2003年7月22日(火)    合宿所便り NO.27 「タコを干す」

朝から暑い一日。いよいよ夏休みに入り、キャンプも間近です。
朝食後、少しのんびりしていると、近所の漁師さんが軽トラでやってきて、「魚はどうかね?」と合図しています。さっそく見せてもらうと、小アジがどっさりザルに乗っていて、「一山500円」とのこと。一山といっても、スーパーの一山の10倍ぐらいあります!

それを買うと、たくさんおまけしてくれて、結局二山分くらいになりました。更に、小さなタコを一山買うと、「めじろ」という細長い魚とゴツゴツした魚(名前は忘れました)の大きいのを箱に一杯、これまたおまけしてくれました。「まあ、ありがとうございます」と、言ってはみたものの、こんなにたくさんのお魚…。結局、一日中魚と格闘しなければならない破目に陥ってしまいました。

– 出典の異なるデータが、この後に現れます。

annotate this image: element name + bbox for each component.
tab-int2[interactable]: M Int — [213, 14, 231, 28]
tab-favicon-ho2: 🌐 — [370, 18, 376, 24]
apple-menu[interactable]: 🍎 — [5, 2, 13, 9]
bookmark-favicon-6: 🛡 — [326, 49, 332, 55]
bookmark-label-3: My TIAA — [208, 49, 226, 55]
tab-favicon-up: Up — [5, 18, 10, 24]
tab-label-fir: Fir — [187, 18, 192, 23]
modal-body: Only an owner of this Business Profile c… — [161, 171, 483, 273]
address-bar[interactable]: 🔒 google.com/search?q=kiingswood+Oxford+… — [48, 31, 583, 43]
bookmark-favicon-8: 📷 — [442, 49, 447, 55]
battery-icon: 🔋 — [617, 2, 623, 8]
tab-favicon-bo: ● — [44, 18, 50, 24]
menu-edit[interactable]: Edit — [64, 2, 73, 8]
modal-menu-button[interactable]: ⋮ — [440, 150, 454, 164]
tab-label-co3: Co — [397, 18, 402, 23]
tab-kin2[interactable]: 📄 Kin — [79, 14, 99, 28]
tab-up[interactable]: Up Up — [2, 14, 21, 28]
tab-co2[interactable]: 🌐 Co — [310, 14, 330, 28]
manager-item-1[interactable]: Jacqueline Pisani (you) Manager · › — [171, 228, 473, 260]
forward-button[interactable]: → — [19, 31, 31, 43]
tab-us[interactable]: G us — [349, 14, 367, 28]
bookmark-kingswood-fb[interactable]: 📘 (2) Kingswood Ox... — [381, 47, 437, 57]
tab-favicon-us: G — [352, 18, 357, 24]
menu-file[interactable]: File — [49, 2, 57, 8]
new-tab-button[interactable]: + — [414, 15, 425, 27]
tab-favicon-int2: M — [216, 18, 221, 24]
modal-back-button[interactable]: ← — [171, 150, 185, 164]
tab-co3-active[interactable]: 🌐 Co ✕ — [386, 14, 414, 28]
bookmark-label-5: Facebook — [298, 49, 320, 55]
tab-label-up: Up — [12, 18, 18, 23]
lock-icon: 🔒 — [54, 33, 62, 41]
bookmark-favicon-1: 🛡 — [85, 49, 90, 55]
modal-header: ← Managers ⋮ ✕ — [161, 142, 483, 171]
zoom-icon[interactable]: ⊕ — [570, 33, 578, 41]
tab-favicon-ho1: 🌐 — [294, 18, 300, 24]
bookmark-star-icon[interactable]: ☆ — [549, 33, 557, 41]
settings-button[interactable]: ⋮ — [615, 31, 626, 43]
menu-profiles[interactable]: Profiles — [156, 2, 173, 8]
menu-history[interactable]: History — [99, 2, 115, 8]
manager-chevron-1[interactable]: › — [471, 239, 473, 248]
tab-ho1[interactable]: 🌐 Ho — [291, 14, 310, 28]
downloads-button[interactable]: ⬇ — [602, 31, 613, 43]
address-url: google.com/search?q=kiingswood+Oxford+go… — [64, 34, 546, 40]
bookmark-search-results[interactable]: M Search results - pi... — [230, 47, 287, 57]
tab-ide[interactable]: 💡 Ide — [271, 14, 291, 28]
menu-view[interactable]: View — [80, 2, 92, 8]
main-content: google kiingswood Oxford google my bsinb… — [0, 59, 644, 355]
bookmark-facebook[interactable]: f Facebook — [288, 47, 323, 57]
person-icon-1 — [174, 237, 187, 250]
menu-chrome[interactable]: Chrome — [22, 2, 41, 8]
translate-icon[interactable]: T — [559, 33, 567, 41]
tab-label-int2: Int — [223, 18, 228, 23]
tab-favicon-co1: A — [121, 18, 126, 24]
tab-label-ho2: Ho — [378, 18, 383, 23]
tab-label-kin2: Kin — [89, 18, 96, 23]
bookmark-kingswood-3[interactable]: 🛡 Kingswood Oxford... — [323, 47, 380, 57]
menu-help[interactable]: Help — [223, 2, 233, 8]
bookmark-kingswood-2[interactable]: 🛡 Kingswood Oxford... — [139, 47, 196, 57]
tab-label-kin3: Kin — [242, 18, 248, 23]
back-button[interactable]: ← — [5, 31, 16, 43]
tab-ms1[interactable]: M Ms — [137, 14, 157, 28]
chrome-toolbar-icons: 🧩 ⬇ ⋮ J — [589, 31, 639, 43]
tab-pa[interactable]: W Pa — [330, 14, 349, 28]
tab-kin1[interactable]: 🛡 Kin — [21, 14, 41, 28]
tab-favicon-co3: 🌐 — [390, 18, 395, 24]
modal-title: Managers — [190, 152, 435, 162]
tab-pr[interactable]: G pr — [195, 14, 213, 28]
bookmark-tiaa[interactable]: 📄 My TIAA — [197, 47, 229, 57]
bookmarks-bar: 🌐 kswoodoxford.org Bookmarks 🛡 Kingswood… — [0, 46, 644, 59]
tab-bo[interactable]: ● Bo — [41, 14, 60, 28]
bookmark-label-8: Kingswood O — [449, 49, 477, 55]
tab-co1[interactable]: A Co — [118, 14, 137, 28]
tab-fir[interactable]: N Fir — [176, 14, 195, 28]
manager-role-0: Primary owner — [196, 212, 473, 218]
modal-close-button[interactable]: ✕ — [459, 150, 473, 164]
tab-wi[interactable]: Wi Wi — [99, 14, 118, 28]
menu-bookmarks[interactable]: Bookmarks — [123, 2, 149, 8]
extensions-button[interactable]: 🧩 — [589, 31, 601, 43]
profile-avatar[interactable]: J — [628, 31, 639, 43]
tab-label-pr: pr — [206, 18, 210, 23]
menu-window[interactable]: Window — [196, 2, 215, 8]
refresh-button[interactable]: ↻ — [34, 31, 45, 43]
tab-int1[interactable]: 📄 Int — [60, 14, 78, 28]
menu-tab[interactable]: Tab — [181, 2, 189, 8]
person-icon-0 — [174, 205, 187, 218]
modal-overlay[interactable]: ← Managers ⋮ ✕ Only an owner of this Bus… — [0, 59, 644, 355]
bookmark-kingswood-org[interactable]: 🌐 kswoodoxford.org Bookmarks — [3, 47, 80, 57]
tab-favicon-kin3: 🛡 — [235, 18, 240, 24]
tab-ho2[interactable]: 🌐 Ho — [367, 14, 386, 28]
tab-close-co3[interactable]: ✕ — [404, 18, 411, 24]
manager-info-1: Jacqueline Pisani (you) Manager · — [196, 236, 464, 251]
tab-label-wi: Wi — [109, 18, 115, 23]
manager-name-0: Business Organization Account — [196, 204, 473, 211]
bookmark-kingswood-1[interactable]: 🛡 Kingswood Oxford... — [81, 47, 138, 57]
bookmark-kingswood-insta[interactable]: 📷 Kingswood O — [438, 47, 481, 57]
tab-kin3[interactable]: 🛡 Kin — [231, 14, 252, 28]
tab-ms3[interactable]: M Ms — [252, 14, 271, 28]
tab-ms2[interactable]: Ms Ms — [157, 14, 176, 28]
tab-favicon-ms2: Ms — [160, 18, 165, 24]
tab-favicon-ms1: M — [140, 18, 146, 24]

まず、小アジを南蛮漬けにするために、頭とワタを取っていましたが、生徒は誰も近寄って来ません。みんな、「ボード修理が…」などと言っています。仕方ないので、小アジは1人で処理することにしましたが、次にはタコも控えています。「さあ、どうしよう?」。

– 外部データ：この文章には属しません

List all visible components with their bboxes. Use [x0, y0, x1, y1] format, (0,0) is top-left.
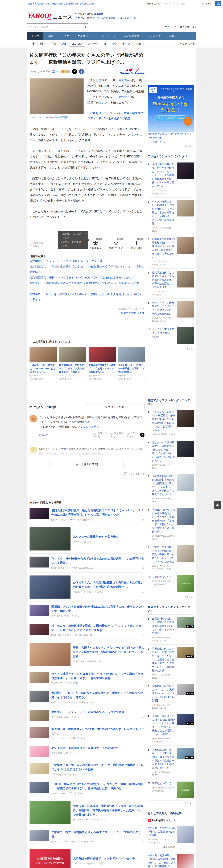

「そうだ!」と思いついたのが、『干しダコ』。さっそく「誰か、タコを干してみたい人いない?セール修理の針と糸を使っていいから」と誘うと、相原君と晋平がどやどや駆け込んできて、「やります。やります!」。2人は、ボード修理を放り出して(一応、「今、乾かしています」などと言って)、せっせとタコの頭に糸を通し、日陰にぶら下げて喜んでいます。小さなタコが、一列にぶら下がって風に揺れているのは面白いものです。

そこへ、田口君もやってきて、「あの、そのタコ、刺し身にしていいですか?」と聞いてきます。「そんなことできるの?」と思いながらも、「どうぞ、どうぞ」と言うと、器用に皮をむいてきれいにし、「上手いですよ」と味見しています。

みんなも集まって来て、タコをむいたり、味見をしたり、焼いてみたりしているうちに、お昼になってしまいました。小アジは何とか処理が終わったので、午後中かかって空揚げにして、骨まで食べられる南蛮漬けを、山ほど作りました。みんな魚料理はあまり好きではないようですが、南蛮漬けはよく食べてくれます。

今日はみんなの手も、台所も、魚臭くなってなかなか臭いが取れませんでした。


※文中の生徒名は全て仮名です。